» **Work item**: From the listing below, output only the lines starting at the line that has "Федулев освободился и вернулся в" and ending at the line that has "выросли на 236 рублей", exactly as they appear, ends included.
[Opening Dataset entries section]
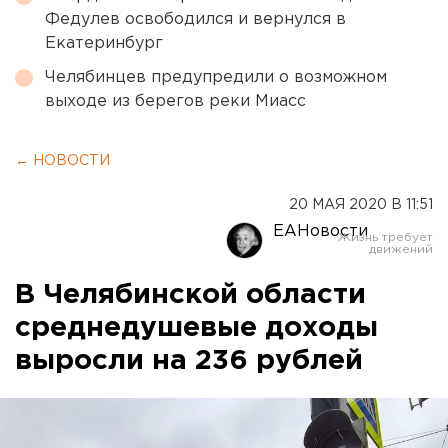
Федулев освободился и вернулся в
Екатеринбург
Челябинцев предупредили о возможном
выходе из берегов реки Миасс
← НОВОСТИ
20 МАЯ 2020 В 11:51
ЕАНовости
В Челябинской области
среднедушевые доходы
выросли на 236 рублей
[Closing Dataset entries section]
[Opening Dataset entries section]
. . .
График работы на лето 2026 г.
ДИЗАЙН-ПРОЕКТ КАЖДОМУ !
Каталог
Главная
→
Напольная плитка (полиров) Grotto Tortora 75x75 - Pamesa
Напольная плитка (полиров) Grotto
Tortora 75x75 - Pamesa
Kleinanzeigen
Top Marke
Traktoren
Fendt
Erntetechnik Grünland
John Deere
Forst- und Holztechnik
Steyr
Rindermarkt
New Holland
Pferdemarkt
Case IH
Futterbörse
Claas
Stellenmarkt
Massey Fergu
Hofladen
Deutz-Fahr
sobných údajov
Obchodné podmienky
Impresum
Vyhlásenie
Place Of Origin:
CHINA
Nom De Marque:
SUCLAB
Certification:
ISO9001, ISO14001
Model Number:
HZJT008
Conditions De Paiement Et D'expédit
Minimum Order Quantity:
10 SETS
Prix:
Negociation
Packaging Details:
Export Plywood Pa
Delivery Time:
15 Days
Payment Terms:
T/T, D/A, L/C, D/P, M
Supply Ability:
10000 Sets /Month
[Closing Dataset entries section]
» **Output of the task**:
Федулев освободился и вернулся в
Екатеринбург
Челябинцев предупредили о возможном
выходе из берегов реки Миасс
← НОВОСТИ
20 МАЯ 2020 В 11:51
ЕАНовости
В Челябинской области
среднедушевые доходы
выросли на 236 рублей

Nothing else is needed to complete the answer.